Dear Sir: I take the liberty of troubling you a moment (as hundreds are doubtless doing at this time), with reference to space for exhibition at the Centennial. A letter from Prof. W. C. Kerr, Geologist of this State, in whose charge was placed the exhibition of North Carolina products, mechanism, etc, at the Centennial, informs me that there will not likely be any representation in this way from this State, for the reason that there are no funds raised for that purpose, and none will likely be raised. I, therefore, as an individual, without representing any one but myself, ask information as to how I may place on exhibition 100 varieties of apples next October 1st? My section of the State (the mountain country), is, in my opinion, the finest apple section of the Union, and although but little attention has been given the subject, I am anxious to show the world what we can do in this way, and that, too, off old and neglected trees, and from hands uneducated in the business. Will you put me on the right track? And if I get under headway, bound for the exhibition, will you aid me in getting a cheap but comfortable place of lodging for a few weeks? Any documents explaining everything connected with the Fair will be thankfully received.
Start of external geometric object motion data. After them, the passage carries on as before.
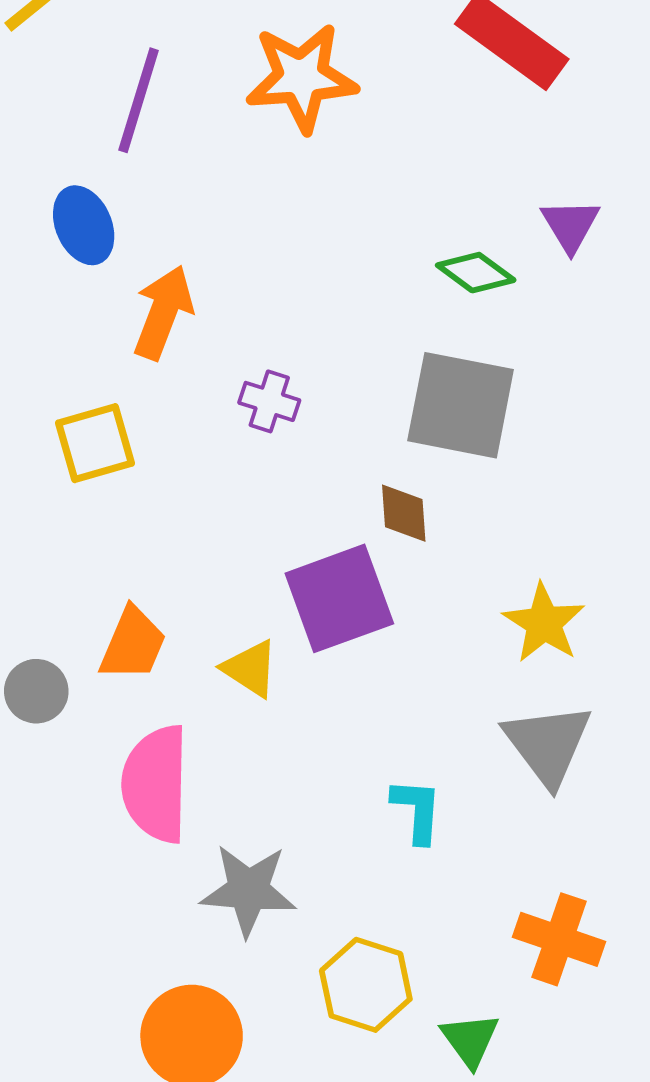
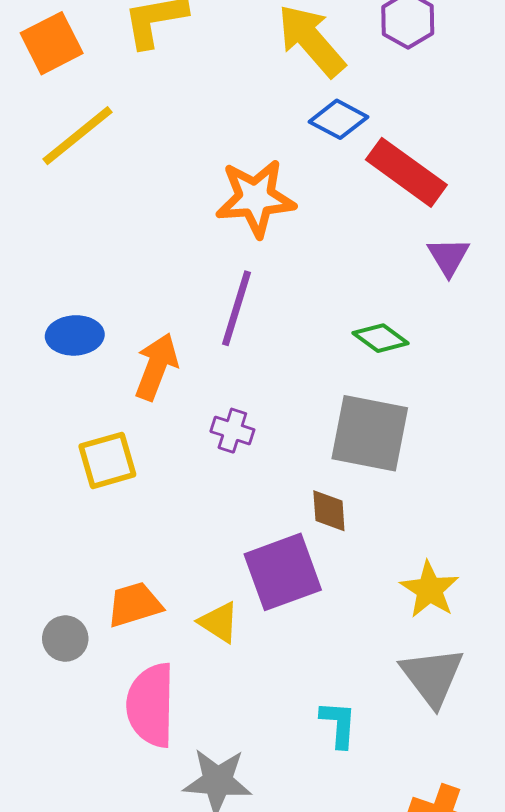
purple line: (139, 100) -> (237, 308), moved
blue ellipse: (84, 225) -> (75, 335), moved, turned -70
purple triangle: (570, 225) -> (449, 257), moved
orange trapezoid: (133, 644) -> (135, 605), turned -130

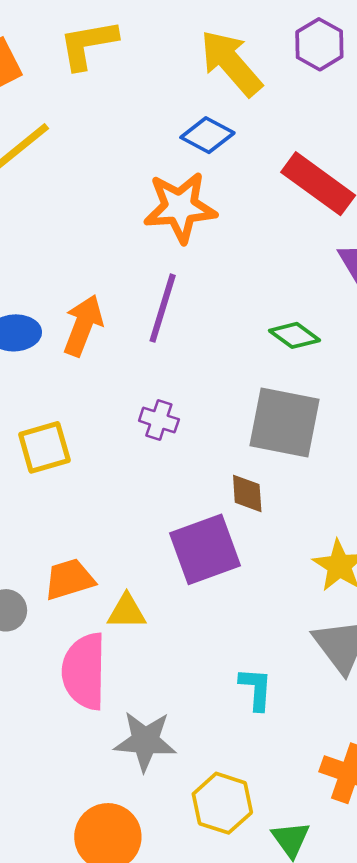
blue diamond: (338, 119) -> (207, 135), moved
orange arrow: (156, 367) -> (83, 325), moved
yellow triangle: (219, 622) -> (127, 612), moved, turned -33

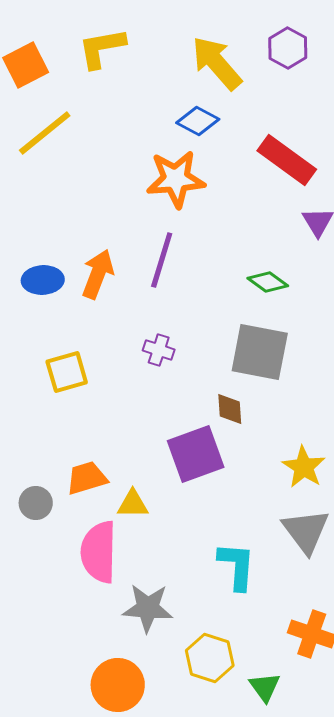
cyan L-shape: (256, 689) -> (237, 566), size x1.4

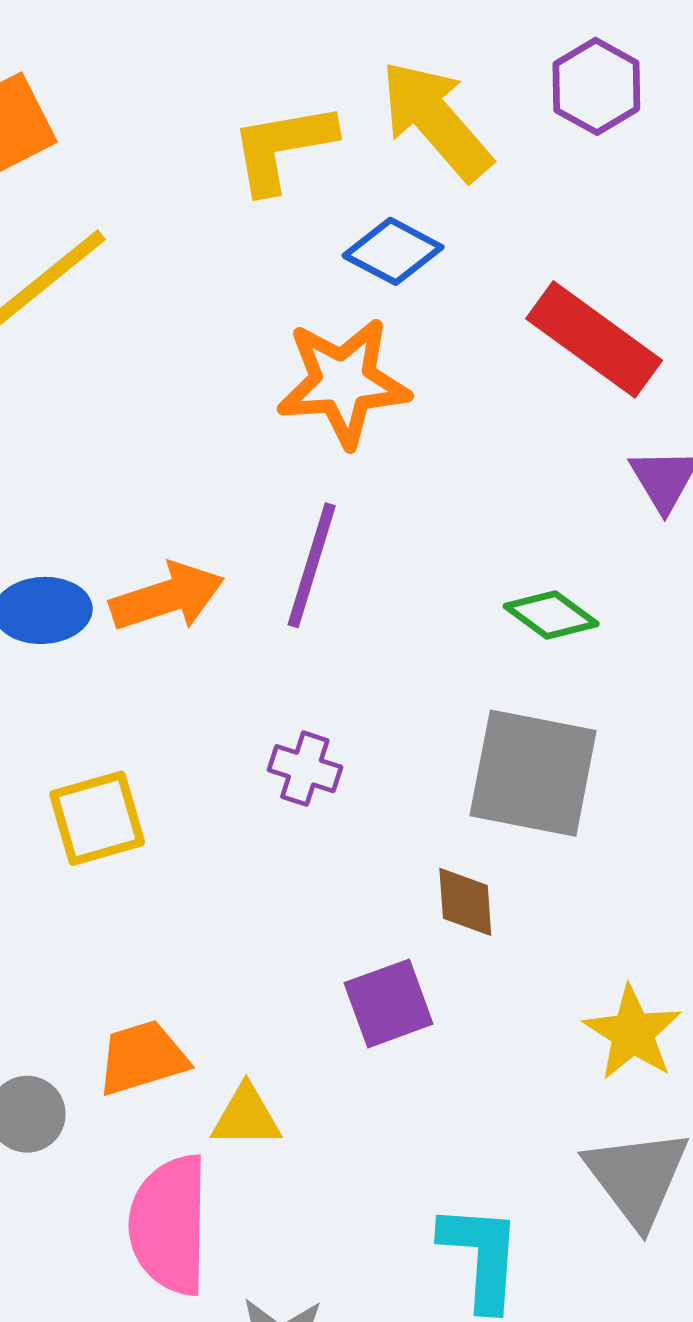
yellow L-shape: (102, 48) -> (282, 147), moved
orange arrow: (98, 274) -> (167, 597), turned 51
purple square: (196, 454) -> (389, 1003), size x0.7

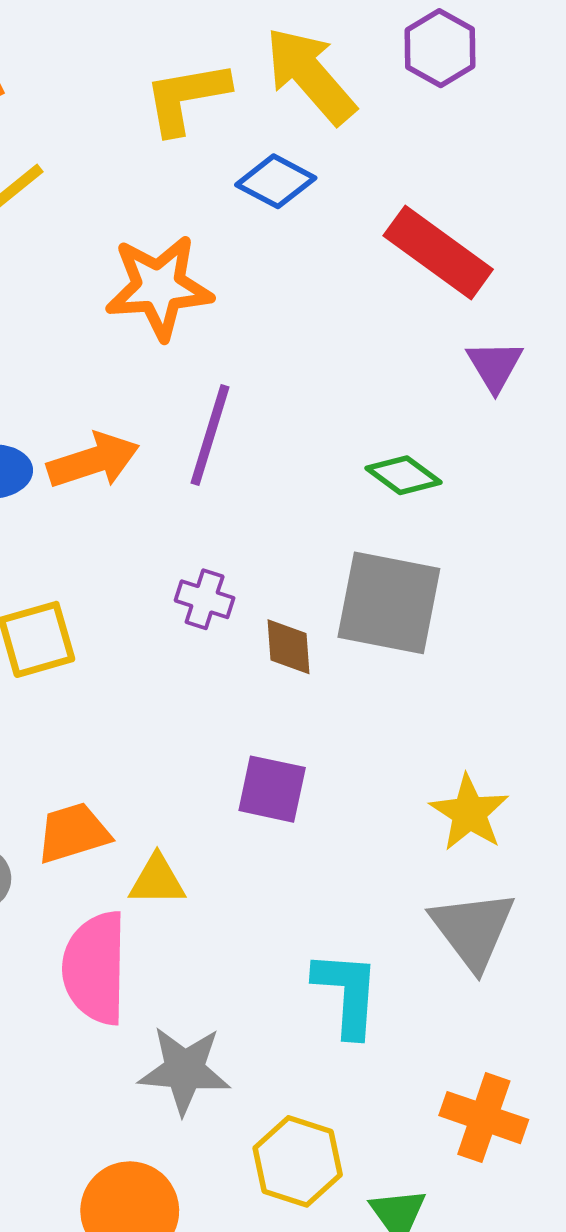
orange star: (343, 382) -> (159, 287), moved
brown diamond: (465, 902) -> (289, 647), moved
purple square: (389, 1003) -> (272, 789), turned 32

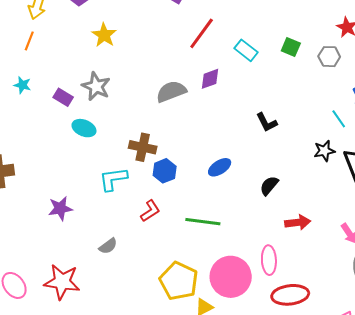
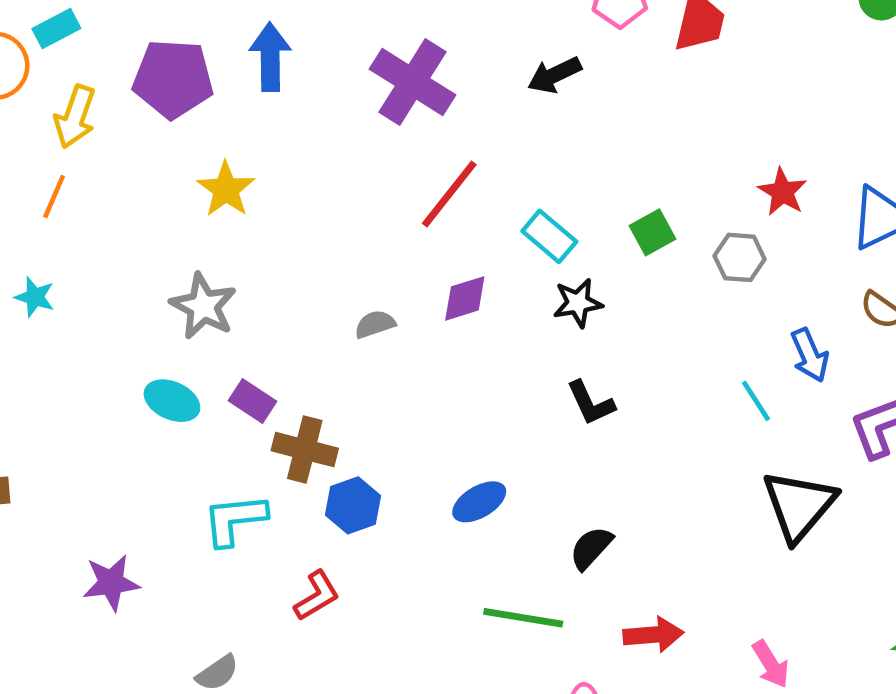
green square: (291, 47) -> (652, 232), turned 36
gray semicircle: (171, 91) -> (375, 324), size x0.6
purple rectangle: (63, 97) -> (252, 401), moved
black star: (324, 151) -> (578, 303), moved
green line: (203, 222) -> (523, 618), moved

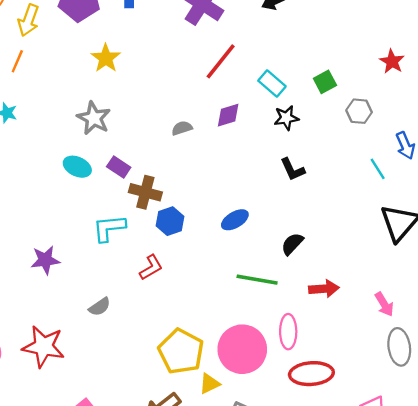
gray hexagon: (740, 257) -> (359, 111), moved

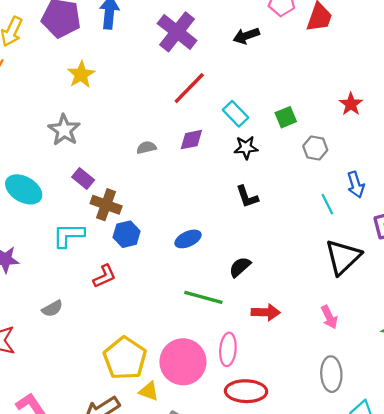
cyan ellipse: (77, 167) -> (24, 189), moved, size x1.4
pink arrow: (384, 304) -> (329, 317), moved
yellow triangle: (209, 384) -> (149, 391), turned 40

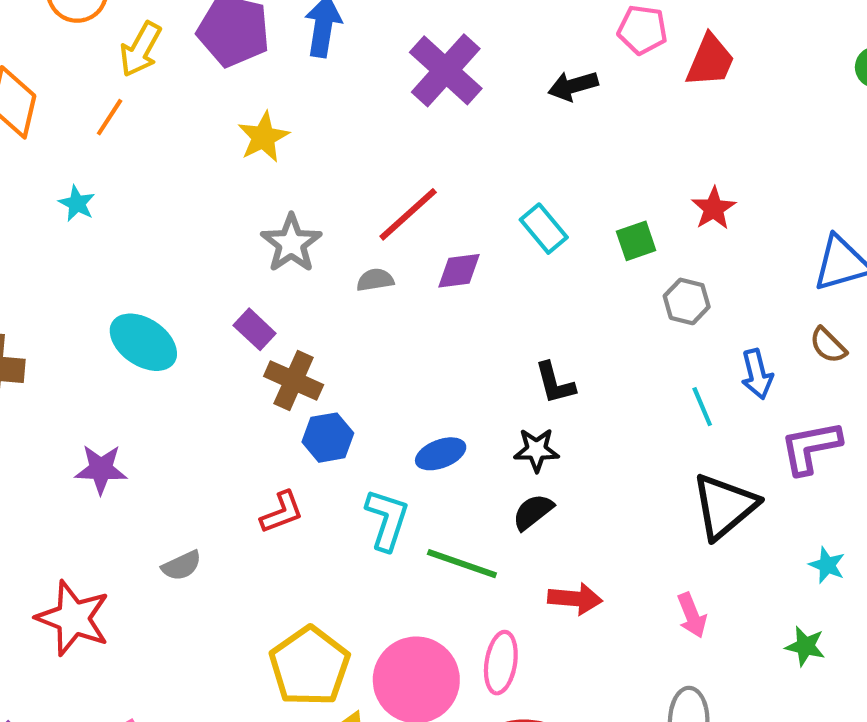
red line: (189, 88) -> (408, 214), moved
red star: (351, 104) -> (714, 208), moved
gray star: (64, 130) -> (291, 243), moved
black star: (246, 148) -> (536, 450), moved
cyan L-shape: (68, 235) -> (387, 520), moved, turned 104

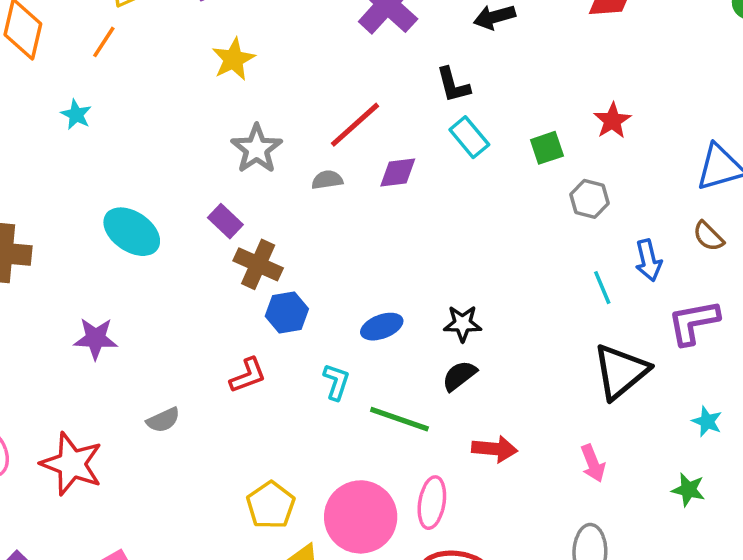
black L-shape: (555, 383) -> (453, 85), moved
cyan L-shape: (387, 520) -> (336, 382), size x0.7
yellow pentagon: (310, 666) -> (271, 505), size x0.7

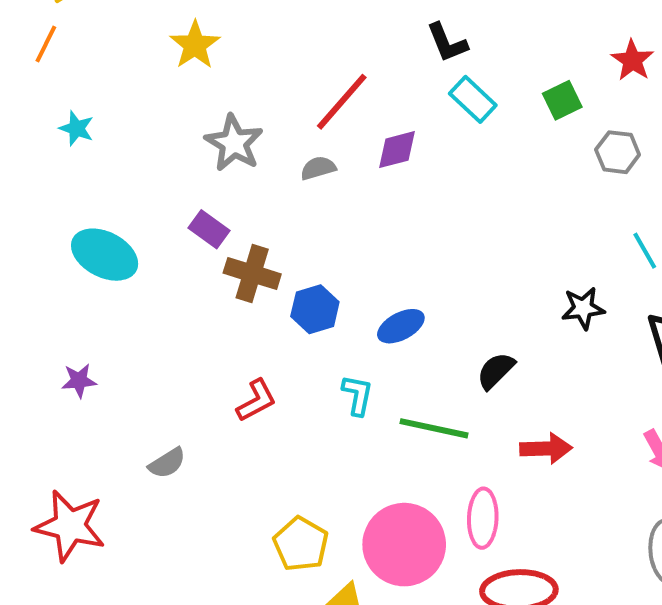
cyan star: (76, 115) -> (77, 128), moved
blue hexagon: (287, 313) -> (315, 309), moved
black star: (462, 324) -> (583, 308), moved
purple star: (96, 338) -> (79, 381), size x0.7

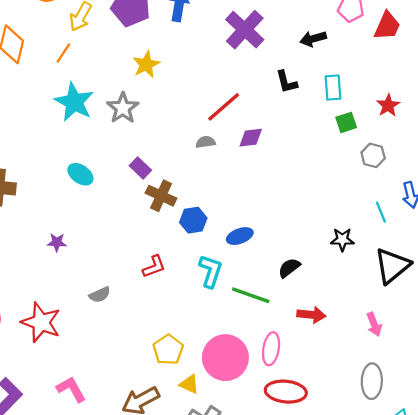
cyan rectangle: (473, 99) -> (333, 88), moved, turned 35
cyan star: (77, 128) -> (74, 102), size x2.0
gray star: (234, 143) -> (123, 108), moved
cyan ellipse: (105, 255) -> (80, 174), size x0.7
cyan L-shape: (357, 395) -> (211, 271), size x1.4

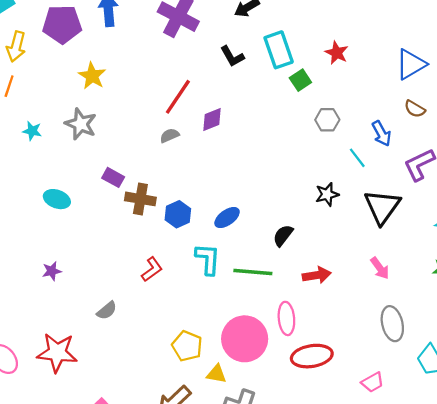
cyan rectangle: (333, 88) -> (279, 50), size x1.4
cyan star: (74, 102) -> (32, 131), size x0.5
gray hexagon: (373, 155) -> (327, 120), moved

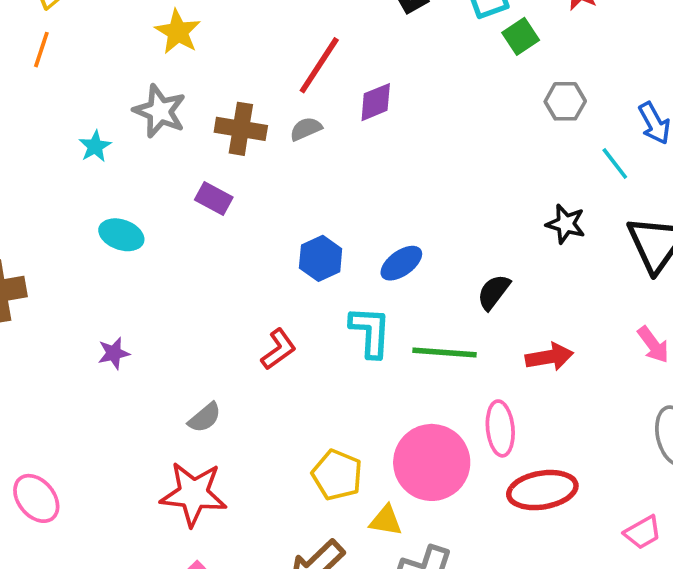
cyan star: (32, 131) -> (95, 146), moved, turned 30
black star: (327, 194) -> (566, 224), turned 30
brown cross: (140, 199) -> (241, 129), moved
red star: (57, 353) -> (194, 494), moved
[We have many letters like this. Burnet Landreth, Chief of the Agricultural Bureau of the Centennial, has charge of the fruit. They will be on exhibition, we believe, during any time people choose to send them, but there will be special shows for special fruits, all of which can be learned by application to Mr. Landreth.

Letters in regard to boarding are so numerous that we thought best to ask the Centennial Board. There is abundance of room for all, but the difficulty would be to a stranger, where to find the places. Arrangements are made by all the railroad companies with boarding houses, and when the visitor comes to Philadelphia, he will have no more trouble than with his baggage. Boarding tickets will be sold by an authorized agent.

But many people will like to know of these arrangements before they start. The Centennial Commission, in answer to our inquiry, referred us to Sydney, Smirke & Co., 3829 Lancaster avenue, Philadelphia, who publish a complete "guide to visitors" in regard to hotels, boarding houses, horse-ears, and so forth, and which the) mail to any one for 20 cents.

International Exhibition.BUreau of Agriculture, Philadelphia, March 28tb, 1876. J

Sir: - The Centennial Commission are erecting a special annex for the exhibition of fruits; the dimensions of the structure, situated on the east of the Agricultural building, and connected with it by a covered way, are one hundred and eight) by two hundred feet, affording room for the display of eight thousand dishes of fruit at periods of special displays. Although the exhibition of: pomological products will extend over the entire term of the exhibition, affording most marked manifestation of the wide range of our soils and climates, still there will be certain periods especially designated for the display of particular fruits, which have special seasons, under the influences that more immediately pertain to the States near to Pennsylvania, and which from their proximity to the point of display, will afford the material for large and expressive exhibits.

The periods decided upon for these special displays are as follows, though any of the fruits enumerated will be received for exhibition either preceding or subsequent to these dates:

Pomological Products, May 16th to 24th. Straw-berrics, June 7th to 15th. Raspberries and Blackberries, July 3d to 8th. Southern Pomological Products, 18th to 22d. Melons, August 22d to 26th. Peaches, September 4th to 9th. Northern Pomological Products, 11th to 16th. Nuts, October 23d to November 1st.

The Pomological annex will also be used for the exhibition of vegetables continuously, and at the stated dates of June 20th to 24th for early summer vegetables; September 19th to 23d for autumn vegetables; and October 2d to 7th for potatoes and feeding roots.

Tables and dishes for both fruits and vegeta-bles will be furnished by the Commission free of charge, producers being simply requested to pay the charges for transportation.

You are respectfully requested to advance the display of fruits and vegetables as much as possible both at terms of stated displays and at all intermediate dates.

Yours respectfully, Burnet Landreth, Chief of Bureau of Agriculture, per C. Henry Roney. Strawberries at the Centennial. - Arrangements are made to have fruits on exhibition at all times, whenever people send them, but special exhibitions will be held at various times The great Strawberry show will commence or the 7th of June.